CFPB’s Small Business Lending Data Collection Rule Finalized

The Section 1071 Rule, which mandates the Consumer Financial Protection Bureau (CFPB) to collect and report small business lending data, was released on March 30, 2023 in accordance with the Dodd-Frank Wall Street Reform and Consumer Protection Act. The Rule requires financial institutions to report data on their lending practices for small businesses, including information on the race, ethnicity, and gender of business owners.

Regulation B has been amended to implement the changes brought by Section 1071 to the Equal Credit Opportunity Act (ECOA). Similar to the Home Mortgage Disclosure Act (HMDA), banks and other entities who provide at least 100 small business loans a year are required to collect and document information about loan applications, interest rates, and borrower details.  These requests must be made before notifying applicants of a lender’s decision, and the lender’s procedures should be effective in acquiring the required data.

photo by Vecteezy

Lenders are required by the CFPB to investigate any signs that they might be discouraging loan applicants from providing necessary information, as per the requirement. They must take immediate corrective measures and keep an eye out for low response rates or unexpected responses. They should also monitor response rates and other factors such as division, location, and loan officer, and ensure that their employees are well trained in collecting data from loan applicants, according to the recently released enforcement policy statement from the CFPB.

The final rule has made some changes to the original proposal. One change is that applicants are now allowed to identify their own race and ethnicity, instead of relying on loan officers to determine it. Another change is that mortgage loans that are required to be reported under the HMDA are now excluded. Lastly, the rule suggests that data submitted under the Bureau’s final rule will fulfill relevant Community Reinvestment Act (CRA) requirements when federal regulators introduce their CRA reporting requirements.

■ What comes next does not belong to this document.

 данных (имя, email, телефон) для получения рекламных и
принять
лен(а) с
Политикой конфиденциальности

Moreover, third-party organizations including financial institutions are permitted to create technologies and services that can aid lenders in gathering and submitting data. The Bureau has mentioned that it is also developing an additional proposal, which would grant small lenders who are already capable of fulfilling the requirements of the communities they cater to, a more extended period to ensure compliance if the proposal is ultimately approved.

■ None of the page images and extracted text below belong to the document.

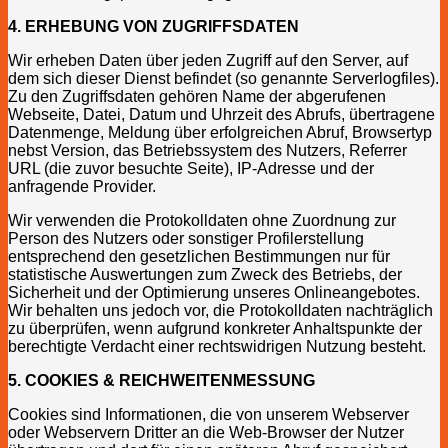
4. ERHEBUNG VON ZUGRIFFSDATEN
Wir erheben Daten über jeden Zugriff auf den Server, auf
dem sich dieser Dienst befindet (so genannte Serverlogfiles).
Zu den Zugriffsdaten gehören Name der abgerufenen
Webseite, Datei, Datum und Uhrzeit des Abrufs, übertragene
Datenmenge, Meldung über erfolgreichen Abruf, Browsertyp
nebst Version, das Betriebssystem des Nutzers, Referrer
URL (die zuvor besuchte Seite), IP-Adresse und der
anfragende Provider.
Wir verwenden die Protokolldaten ohne Zuordnung zur
Person des Nutzers oder sonstiger Profilerstellung
entsprechend den gesetzlichen Bestimmungen nur für
statistische Auswertungen zum Zweck des Betriebs, der
Sicherheit und der Optimierung unseres Onlineangebotes.
Wir behalten uns jedoch vor, die Protokolldaten nachträglich
zu überprüfen, wenn aufgrund konkreter Anhaltspunkte der
berechtigte Verdacht einer rechtswidrigen Nutzung besteht.
5. COOKIES & REICHWEITENMESSUNG
Cookies sind Informationen, die von unserem Webserver
oder Webservern Dritter an die Web-Browser der Nutzer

According to the CFPB, the new data set will cover around 80% of all small business lending in the U.S. The agency assures that the data collection process will maintain the privacy of individual borrowers and will not reveal sensitive financial information. The Rule will be implemented in phases, with the biggest lenders reporting data before smaller lenders.  Financial institutions with assets over $100 million will have to annually report to the CFPB regarding their small business lending activities. The report should include details such as the number and amount of small business loans, the purpose of the loan, and the demographic information of the borrower.

Compliance deadlines

Lenders will have different deadlines for complying with the new rule based on how many covered small business loans they originate. Starting from October 1, 2024, lenders who originate a minimum of 2,500 small business loans per year must collect data. For lenders who originate a minimum of 500 loans per year, data collection starts from April 1, 2025. Lenders who originate a minimum of 100 loans annually must begin data collection from January 1, 2026. However, lenders who originate fewer than 100 loans yearly will not be required to comply with the new data collection and reporting regulations but will still be expected to follow fair lending laws. The final rule will become effective 90 days after it is published in the Federal Register.

The upcoming data set is set to offer insights to policymakers and researchers on the credit options and ease of access for small enterprises, especially those owned by underrepresented groups. The CFPB aims to use this information to identify possible restrictions in credit access and work towards overcoming them.